• [Exercise requirements] Please repeat exactly the lines from the one containing "до конца года" through the last line of the records below, both included, and leave out any pictures.
--- START ---
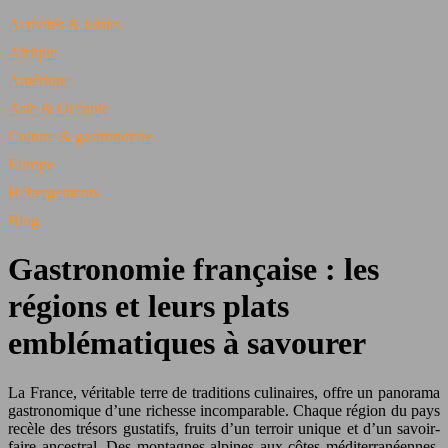
Activités & loisirs
Afrique
Amérique
Asie & Océanie
Culture & gastronomie
Europe
Hébergements
Blog
Gastronomie française : les
régions et leurs plats
emblématiques à savourer
La France, véritable terre de traditions culinaires, offre un panorama
gastronomique d’une richesse incomparable. Chaque région du pays
recèle des trésors gustatifs, fruits d’un terroir unique et d’un savoir-
faire ancestral. Des montagnes alpines aux côtes méditerranéennes,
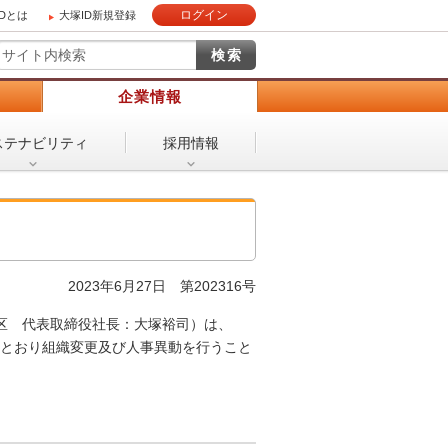
ログイン
IDとは
大塚ID新規登録
）
企業情報
ステナビリティ
採用情報
せ
2023年6月27日 第202316号
区 代表取締役社長：大塚裕司）は、
下のとおり組織変更及び人事異動を行うこと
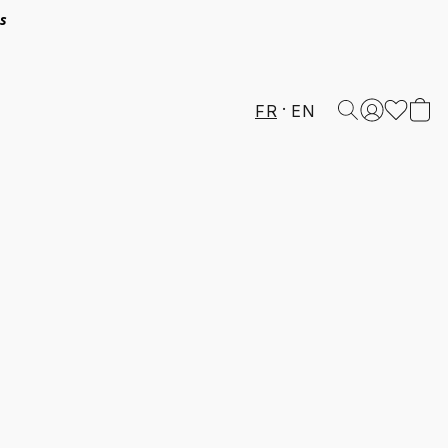
és
FR
EN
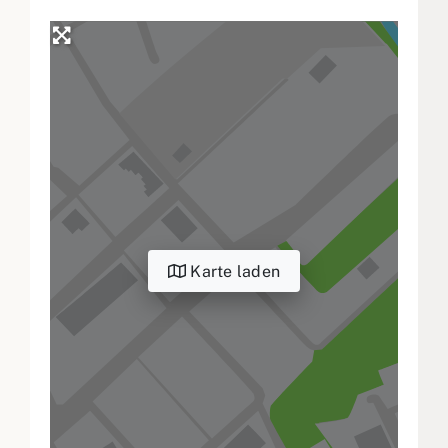
Karte laden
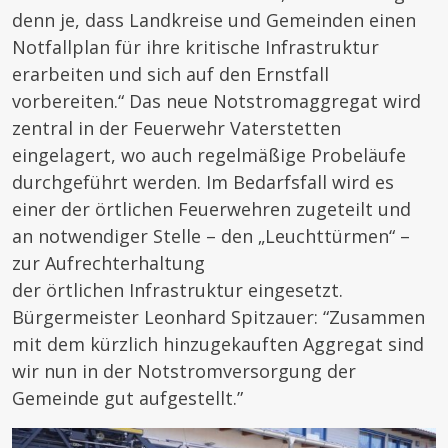
denn je, dass Landkreise und Gemeinden einen
Notfallplan für ihre kritische Infrastruktur
erarbeiten und sich auf den Ernstfall
vorbereiten.“ Das neue Notstromaggregat wird
zentral in der Feuerwehr Vaterstetten
eingelagert, wo auch regelmäßige Probeläufe
durchgeführt werden. Im Bedarfsfall wird es
einer der örtlichen Feuerwehren zugeteilt und
an notwendiger Stelle – den „Leuchttürmen“ –
zur Aufrechterhaltung
der örtlichen Infrastruktur eingesetzt.
Bürgermeister Leonhard Spitzauer: “Zusammen
mit dem kürzlich hinzugekauften Aggregat sind
wir nun in der Notstromversorgung der
Gemeinde gut aufgestellt.”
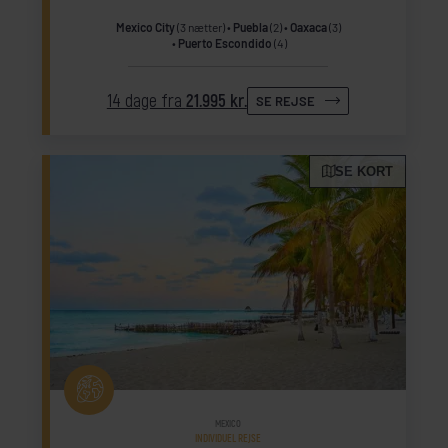
Mexico City
(3 nætter)
Puebla
(2)
Oaxaca
(3)
Puerto Escondido
(4)
14 dage fra
21.995 kr.
SE REJSE
SE KORT
MEXICO
INDIVIDUEL REJSE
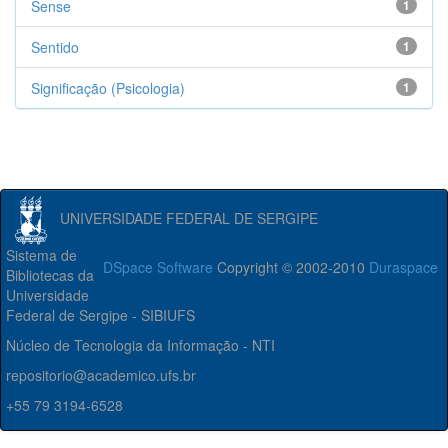
Sense
1
Sentido
1
Significação (Psicologia)
1
UNIVERSIDADE FEDERAL DE SERGIPE
Sistema de
DSpace Software
Copyright © 2002-2010
Duraspace
Bibliotecas da
Universidade
Federal de Sergipe - SIBIUFS
Núcleo de Tecnologia da Informação - NTI
repositorio@academico.ufs.br
+55 79 3194-6528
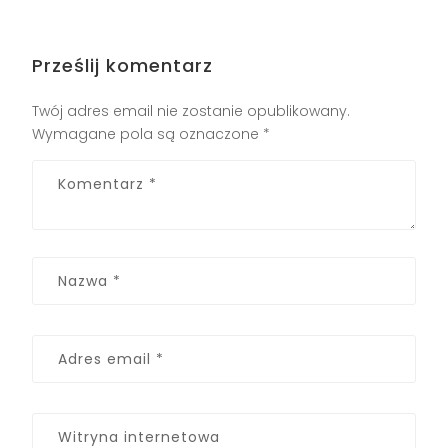
Prześlij komentarz
Twój adres email nie zostanie opublikowany.
Wymagane pola są oznaczone
*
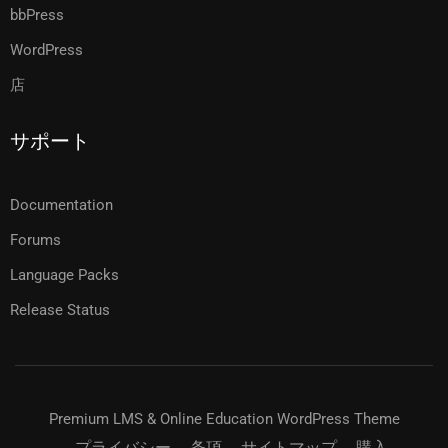
bbPress
WordPress
店
サポート
Documentation
Forums
Language Packs
Release Status
Premium LMS & Online Education WordPress Theme
プライバシー
条項
サイトマップ
購入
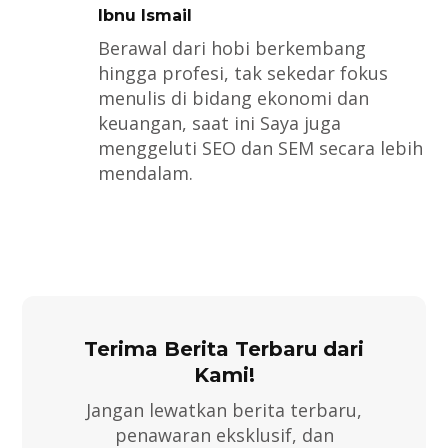
Ibnu Ismail
Berawal dari hobi berkembang
hingga profesi, tak sekedar fokus
menulis di bidang ekonomi dan
keuangan, saat ini Saya juga
menggeluti SEO dan SEM secara lebih
mendalam.
Terima Berita Terbaru dari
Kami!
Jangan lewatkan berita terbaru,
penawaran eksklusif, dan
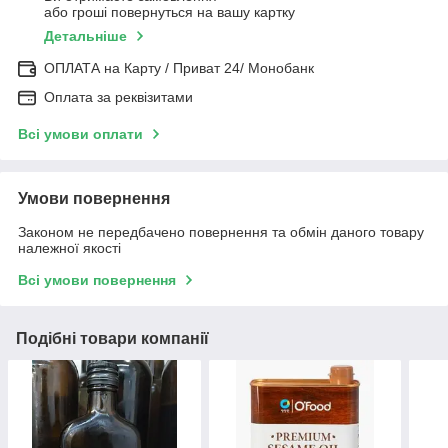
або гроші повернуться на вашу картку
Детальніше
ОПЛАТА на Карту / Приват 24/ Монобанк
Оплата за реквізитами
Всі умови оплати
Умови повернення
Законом не передбачено повернення та обмін даного товару
належної якості
Всі умови повернення
Подібні товари компанії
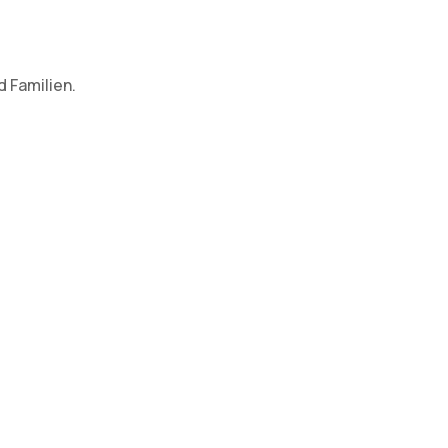
 Familien.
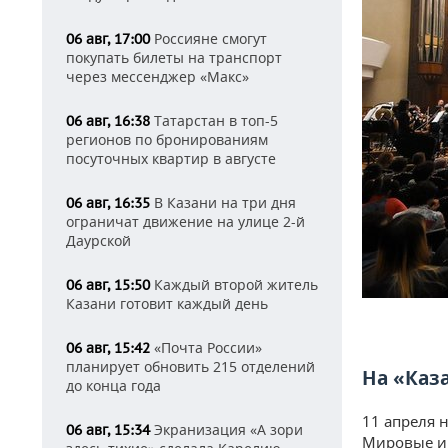
Россияне смогут
06 авг, 17:00
покупать билеты на транспорт
через мессенджер «Макс»
Татарстан в топ-5
06 авг, 16:38
регионов по бронированиям
посуточных квартир в августе
В Казани на три дня
06 авг, 16:35
ограничат движение на улице 2-й
Даурской
Каждый второй житель
06 авг, 15:50
Казани готовит каждый день
«Почта России»
06 авг, 15:42
планирует обновить 215 отделений
На «Каз
до конца года
11 апреля 
Экранизация «А зори
06 авг, 15:34
Мировые ин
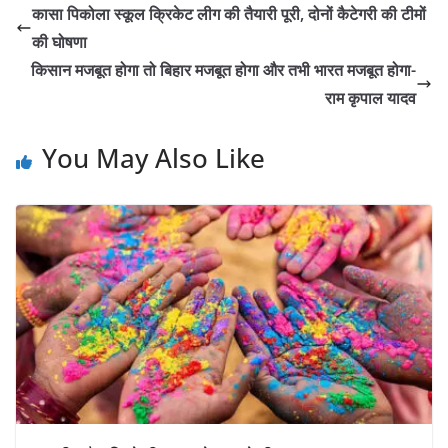
कासा पिकोला स्कूल क्रिकेट लीग की तैयारी पूरी, दोनों कैटेगरी की टीमों
की घोषणा
किसान मजबूत होगा तो बिहार मजबूत होगा और तभी भारत मजबूत होगा-
राम कृपाल यादव
You May Also Like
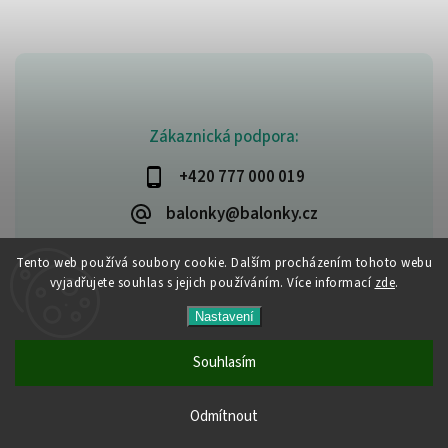
Zákaznická podpora:
+420 777 000 019
balonky@balonky.cz
Tento web používá soubory cookie. Dalším procházením tohoto webu
vyjadřujete souhlas s jejich používáním. Více informací
zde
.
Copyright 2026
Party-narozeniny
. Všechna práva vyhrazena.
Nastavení
Upravit nastavení cookies
Vytvořil
Shoptet
| Design
Shoptak.cz
Souhlasím
Všechny produkty jsou skladem. Vyřízené objednávky
Odmítnout
odesíláme do 24 hodin.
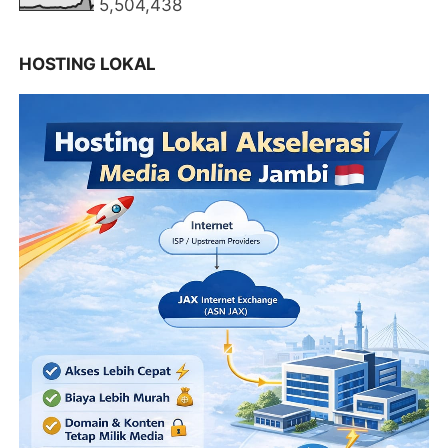
5,504,438
HOSTING LOKAL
--- END ---
• [Answer box]
до конца года
11 апреля 
Экранизация «А зори
06 авг, 15:34
Мировые ин
कासा पिकोला स्कूल क्रिकेट लीग की तैयारी पूरी, दोनों कैटेगरी की टीमों
की घोषणा
किसान मजबूत होगा तो बिहार मजबूत होगा और तभी भारत मजबूत होगा-
राम कृपाल यादव
You May Also Like
Zákaznická podpora:
+420 777 000 019
balonky@balonky.cz
Tento web používá soubory cookie. Dalším procházením tohoto webu
vyjadřujete souhlas s jejich používáním. Více informací
zde
.
Copyright 2026
Party-narozeniny
. Všechna práva vyhrazena.
Nastavení
Upravit nastavení cookies
Vytvořil
Shoptet
| Design
Shoptak.cz
Souhlasím
Všechny produkty jsou skladem. Vyřízené objednávky
Odmítnout
odesíláme do 24 hodin.
5,504,438
HOSTING LOKAL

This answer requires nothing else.